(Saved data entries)
======

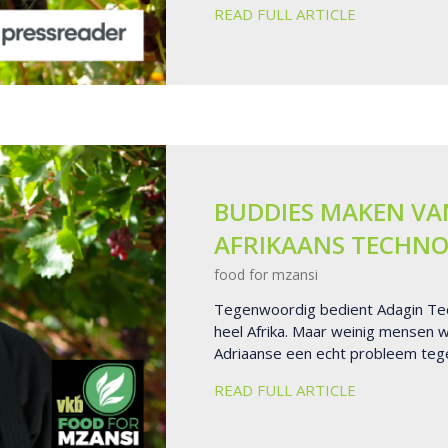
READ FULL ARTICLE
BUDDIES MAKEN VA
AFRIKAANS TECHNO
food for mzansi
Tegenwoordig bedient Adagin Tec
heel Afrika. Maar weinig mensen 
Adriaanse een echt probleem teg
READ FULL ARTICLE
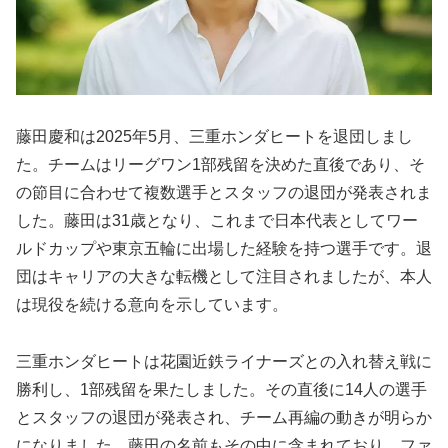
藤田慶和は2025年5月、三重ホンダヒートを退団しまし
た。チームはリーグワン1部残留を決めた直後であり、そ
の節目に合わせて複数選手とスタッフの退団が発表されま
した。藤田は31歳となり、これまで日本代表としてワー
ルドカップや東京五輪に出場した経験を持つ選手です。退
団はキャリアの大きな転機として注目されましたが、本人
は現役を続ける意向を示しています。
三重ホンダヒートは花園近鉄ライナーズとの入れ替え戦に
勝利し、1部残留を果たしました。その直後に14人の選手
とスタッフの退団が発表され、チーム再編の動きが明らか
になりました。藤田の名前もその中に含まれており、ファ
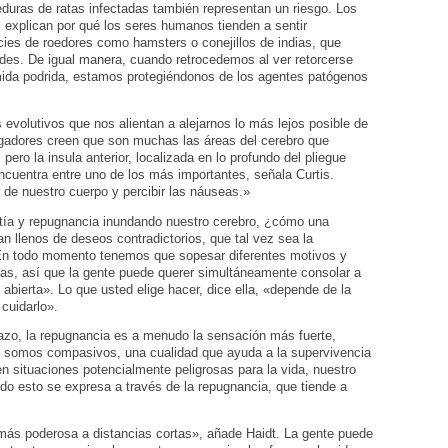
duras de ratas infectadas también representan un riesgo. Los
explican por qué los seres humanos tienden a sentir
cies de roedores como hamsters o conejillos de indias, que
es. De igual manera, cuando retrocedemos al ver retorcerse
mida podrida, estamos protegiéndonos de los agentes patógenos
evolutivos que nos alientan a alejarnos lo más lejos posible de
igadores creen que son muchas las áreas del cerebro que
pero la insula anterior, localizada en lo profundo del pliegue
encuentra entre uno de los más importantes, señala Curtis.
 de nuestro cuerpo y percibir las náuseas.»
atía y repugnancia inundando nuestro cerebro, ¿cómo una
 llenos de deseos contradictorios, que tal vez sea la
«En todo momento tenemos que sopesar diferentes motivos y
as, así que la gente puede querer simultáneamente consolar a
abierta». Lo que usted elige hacer, dice ella, «depende de la
cuidarlo».
lazo, la repugnancia es a menudo la sensación más fuerte,
e somos compasivos, una cualidad que ayuda a la supervivencia
n situaciones potencialmente peligrosas para la vida, nuestro
do esto se expresa a través de la repugnancia, que tiende a
más poderosa a distancias cortas», añade Haidt. La gente puede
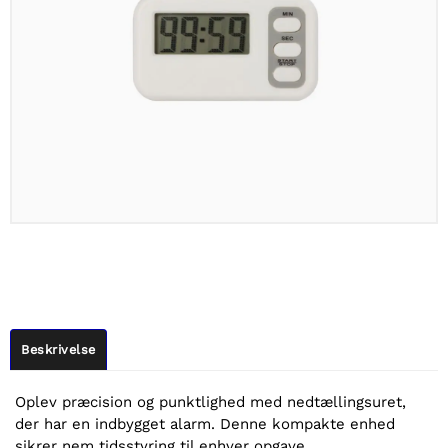
Beskrivelse
Oplev præcision og punktlighed med nedtællingsuret,
der har en indbygget alarm. Denne kompakte enhed
sikrer nem tidsstyring til enhver opgave.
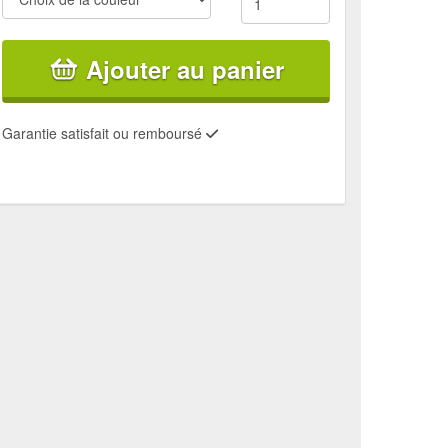
Ajouter au panier
Garantie satisfait ou remboursé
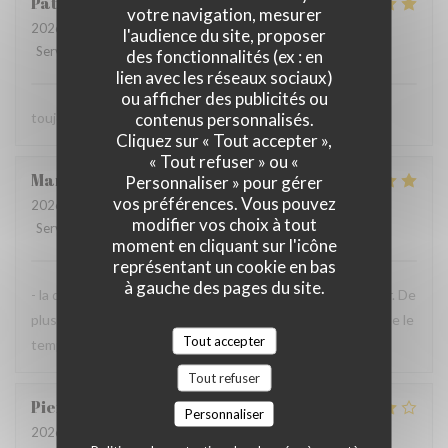
Patrick
L
votre navigation, mesurer
2026-07-23
- 13:30 - Couverts 2
l'audience du site, proposer
Service
:
5
/5
Ambiance
:
5
/5
Cuisine
:
5
/5
Qualité / Prix
:
5
/5
des fonctionnalités (ex : en
lien avec les réseaux sociaux)
ou afficher des publicités ou
contenus personnalisés.
toujours parfait comme d'habitude
Cliquez sur « Tout accepter »,
« Tout refuser » ou «
Maryvonne
M
Personnaliser » pour gérer
vos préférences. Vous pouvez
2026-07-23
- 12:30 - Couverts 2
modifier vos choix à tout
Service
:
5
/5
Ambiance
:
4
/5
Cuisine
:
5
/5
Qualité / Prix
:
4
/5
moment en cliquant sur l'icône
représentant un cookie en bas
à gauche des pages du site.
- la qualité de l'accueil et de la cuisine sont à recommander. De
plus, la terrasse près de la Vilaine est très agréable, lorsque le
Tout accepter
temps s'y prête comme aujourd'hui.
Tout refuser
Pierre-Olivier
P
Personnaliser
2026-07-14
- 13:00 - Couverts 2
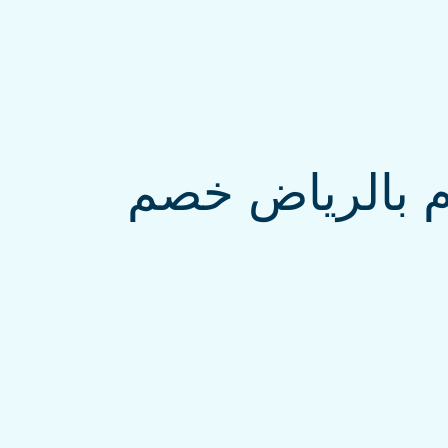
م بالرياض خصم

======

EXERCISE DESCRIPTION :: With the data above as the source, tally the lines that include the string "Personnaliser", and give that figure alone.

WRITTEN RESPONSE :: 2